Gov. Rick Scott on Tuesday proposed an $87.4 billion election-year budget, in his final opportunity to set the state’s priorities before he leaves office in about 400 days.
It’s by far the largest budget Scott has proposed since he took office seven years ago, and it is sure to undergo wholesale change when the annual legislative session begins on Jan. 9.
“I’m going to fight every day for Florida families,” Scott said at an announcement at Northern Tool in Jacksonville. “But we cannot stop now. We have to have another good budget.”
Scott called it the “Securing Florida’s Future” budget. Critics were quick to dismiss it as a blueprint designed to secure Scott’s political future.
Scott called it the “Securing Florida’s Future” budget. But his critics in the Legislature, and elsewhere, were quick to dismiss it as a spending plan to secure Scott’s political future.
The two-term Republican governor can’t run again because of term limits, and he’s widely expected to challenge U.S. Sen. Bill Nelson, a Democrat who was elected in 2000. Scott’s political committee, Let’s Get to Work, listed $1.5 million cash on hand as of Oct. 31.
The Florida Democratic Party said Scott’s “self-serving” budget proposal can’t compensate for the past seven years of shortchanging education, the environment, health care and law enforcement. “He can’t run away from seven years of budgets that have left hardworking Floridians worse off than when he took office,” Democrats said.
Democrats seized on data showing that many of Florida’s smallest rural counties are worse off economically today than before the Great Recession of 2008-09.
Scott’s rosy view of Florida’s finances stands in stark contrast to the picture presented by the Legislature’s chief economist.
“A looming problem remains,” economist Amy Baker writes in the current version of the state’s long-range financial outlook, noting that the costs of state programs paid for with recurring revenue, mostly from the 6 percent statewide sales tax, exceed the amount of projected money available for 2020 and 2021 to pay for the state’s critical and high priority needs.
“This indicates that a structural imbalance is occurring,” Baker noted. Baker has told legislators that the costs of Hurricane Irma will place additional strain on the state’s finances.

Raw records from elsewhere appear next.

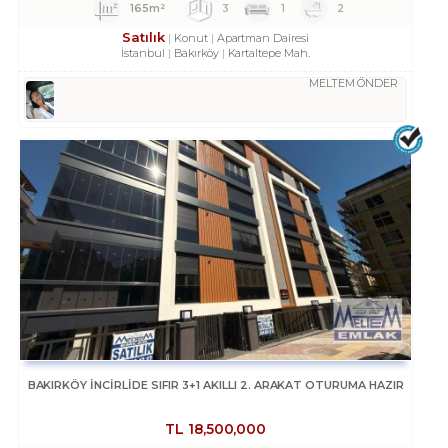
165m²
3
1
2
Satılık
Konut
Apartman Dairesi
İstanbul
Bakırköy
Kartaltepe Mah.
MELTEM ÖNDER
BAKIRKÖY İNCİRLİDE SIFIR 3+1 AKILLI 2. ARAKAT OTURUMA HAZIR
TL
18,500,000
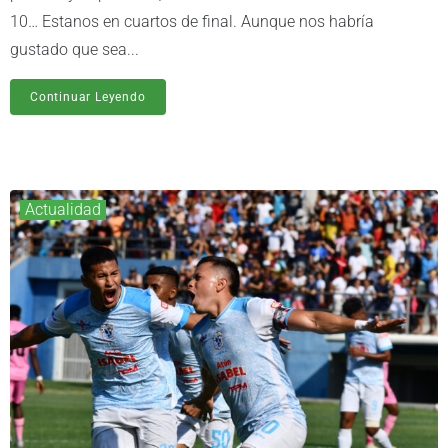
10… Estanos en cuartos de final. Aunque nos habría
gustado que sea...
Continuar Leyendo
Actualidad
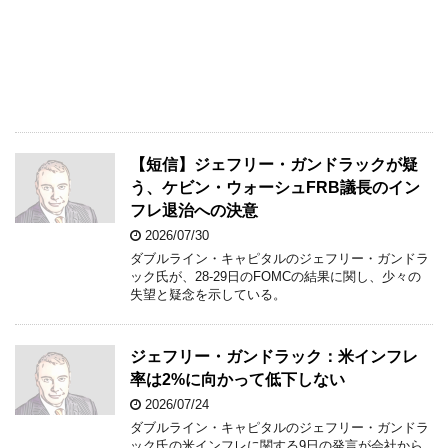
【短信】ジェフリー・ガンドラックが疑
う、ケビン・ウォーシュFRB議長のイン
フレ退治への決意
2026/07/30
ダブルライン・キャピタルのジェフリー・ガンドラ
ック氏が、28-29日のFOMCの結果に関し、少々の
失望と疑念を示している。
ジェフリー・ガンドラック：米インフレ
率は2%に向かって低下しない
2026/07/24
ダブルライン・キャピタルのジェフリー・ガンドラ
ック氏の米インフレに関する9日の発言が会社から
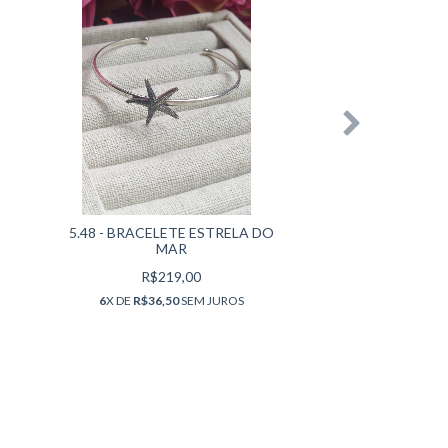
5.48 - BRACELETE ESTRELA DO
MAR
R$219,00
6
X DE
R$36,50
SEM JUROS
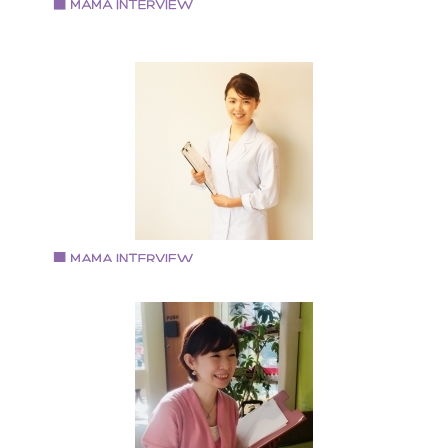
Vol.84 2019.4.1
太田有香さん
アファメーションメイクアドバイザー
1978年生まれ 2児の母 神奈川県出身、小学校5年生の
時、関西に引っ越し 会社勤めをしながらメイクの世界
出産を機にベビーマッサージと出会う 自宅にてベビー
ッサージ教室と子連れメイクサロンをオープン カルチ
ーセンターや企業への講座も行う 現在、メイクカラー
ナリスト(R)としても活動 http://www.joyful-angels.com/
Vol.83 2019.3.15
稲葉 恵さん
管理栄養士 食育教室『いなほ』主宰
神戸学院大学栄養学部を卒業 管理栄養士 調理師 2
の母 健康診断の個人栄養指導実績あり 栄養コンシェル
ュ(R)二つ星 鶴見緑地広報誌お弁当レシピ連載。 大阪
浪速区の全小学校での食育講師経験あり。 食育教室「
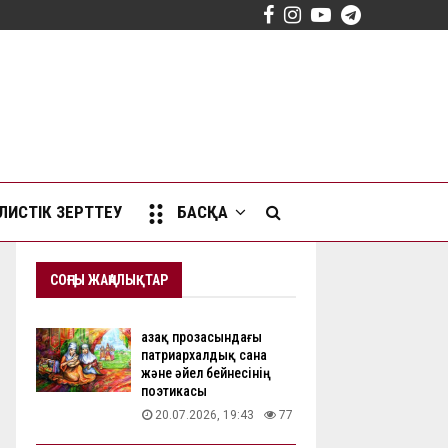
Facebook
Instagram
Youtube
Telegram
ИСТІК ЗЕРТТЕУ
БАСҚА
СОҢҒЫ ЖАҢАЛЫҚТАР
Қазақ прозасындағы
патриархалдық сана
және әйел бейнесінің
поэтикасы
20.07.2026, 19:43
77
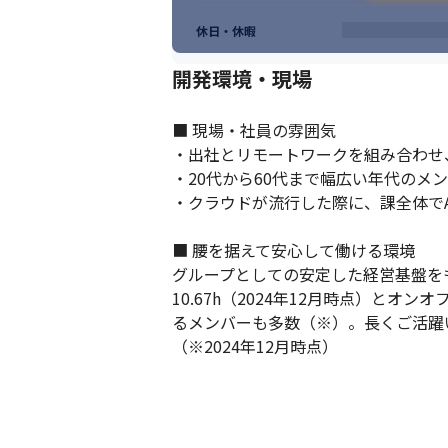
休日・休暇
開発環境・現場
■ 現場・社員の雰囲気

・出社とリモートワークを組み合わせ
・20代から60代まで幅広い年代のメ
・クラウドが流行した際に、課全体でA
■ 腰を据えて安心して働ける環境

グループとしての安定した経営基盤を
10.67h（2024年12月時点）と
るメンバーも多数（※）。長くご活躍
（※2024年12月時点）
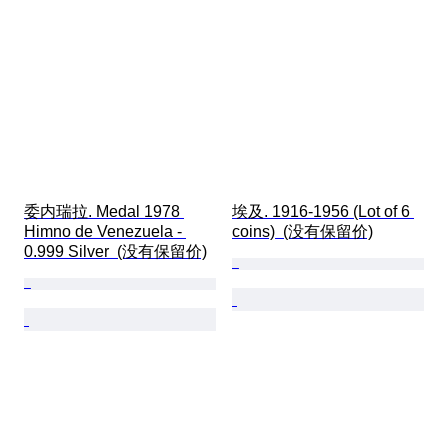
委内瑞拉. Medal 1978 
埃及. 1916-1956 (Lot of 6 
Himno de Venezuela - 
coins)  (没有保留价)
0.999 Silver  (没有保留价)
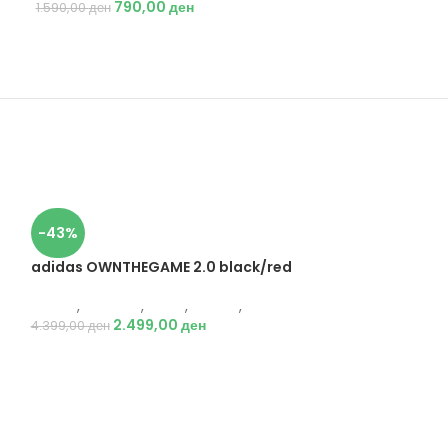
790,00
ден
1.590,00
ден
-43%
adidas OWNTHEGAME 2.0 black/red
Adidas
,
Кошарка
,
Мажи
,
Обувки
,
Патики
2.499,00
ден
4.399,00
ден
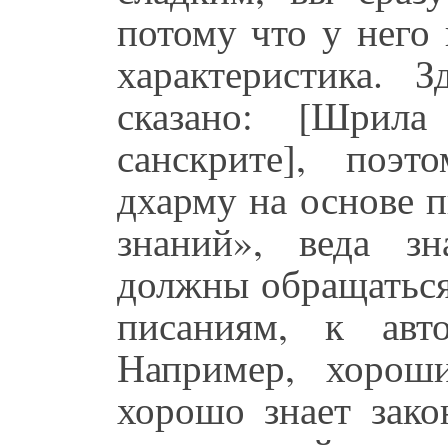
потому что у него
характеристика. 
сказано: [Шрила
санскрите], поэ
дхарму на основе 
знаний», веда з
должны обращаться
писаниям, к авт
Например, хорош
хорошо знает зако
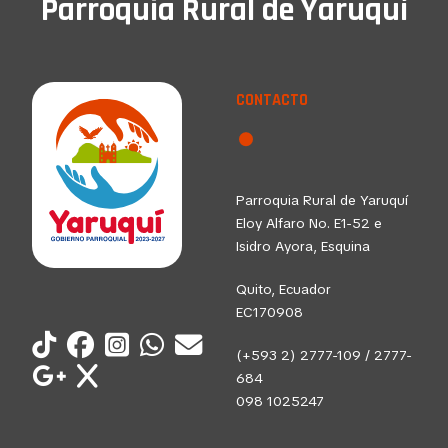
Parroquia Rural de Yaruquí
CONTACTO
Parroquia Rural de Yaruquí
Eloy Alfaro No. E1-52 e
Isidro Ayora, Esquina
Quito, Ecuador
EC170908
(+593 2) 2777-109 / 2777-
684
098 1025247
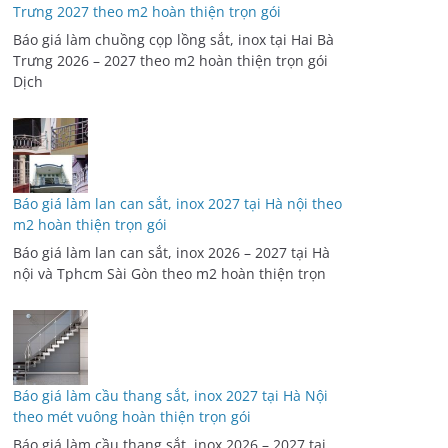
Trưng 2027 theo m2 hoàn thiện trọn gói
Báo giá làm chuồng cọp lồng sắt, inox tại Hai Bà
Trưng 2026 – 2027 theo m2 hoàn thiện trọn gói
Dịch
Báo giá làm lan can sắt, inox 2027 tại Hà nội theo
m2 hoàn thiện trọn gói
Báo giá làm lan can sắt, inox 2026 – 2027 tại Hà
nội và Tphcm Sài Gòn theo m2 hoàn thiện trọn
Báo giá làm cầu thang sắt, inox 2027 tại Hà Nội
theo mét vuông hoàn thiện trọn gói
Báo giá làm cầu thang sắt, inox 2026 – 2027 tại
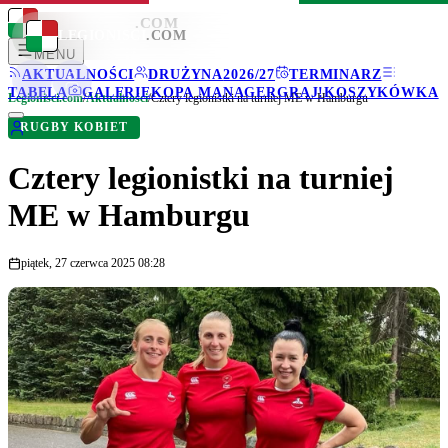
LEGIONISCI
.COM
LEGIONISCI
.COM
MENU
AKTUALNOŚCI
DRUŻYNA
2026/27
TERMINARZ
TABELA
GALERIE
KOPA MANAGER
GRAJ!
KOSZYKÓWKA
Legionisci.com
/
Aktualności
/
Cztery legionistki na turniej ME w Hamburgu
RUGBY KOBIET
Cztery legionistki na turniej
ME w Hamburgu
piątek, 27 czerwca 2025 08:28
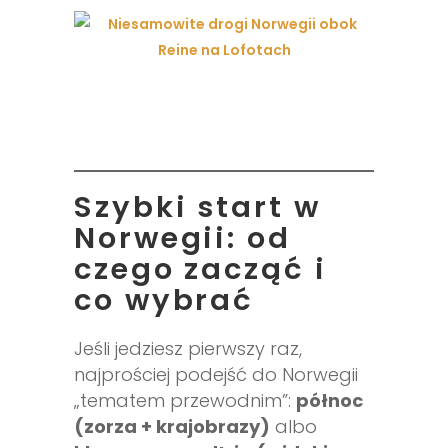
Szybki start w
Norwegii: od
czego zacząć i
co wybrać
Jeśli jedziesz pierwszy raz,
najprościej podejść do Norwegii
„tematem przewodnim”:
północ
(zorza + krajobrazy)
albo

Her outlook noted that the Legislature has made the state’s fiscal picture more complicated by “sweeping” or transferring more than $456 million from a variety of trust funds to the state’s current operating budget.
Revenue experts also have lowered the expected rate of return in the state pension fund next year.
The reduction from 7.6 to 7.5 percent will require an additional $124 million from the Legislature next year to keep the fund fiscally sound.
The size of Florida’s budget has grown larger in each of Scott’s seven years in office, even as the state government work force has shrunk. In 2011, Scott’s first year in office, the budget totaled $69.7 billion. The budget Scott signed last June was $82.4 billion.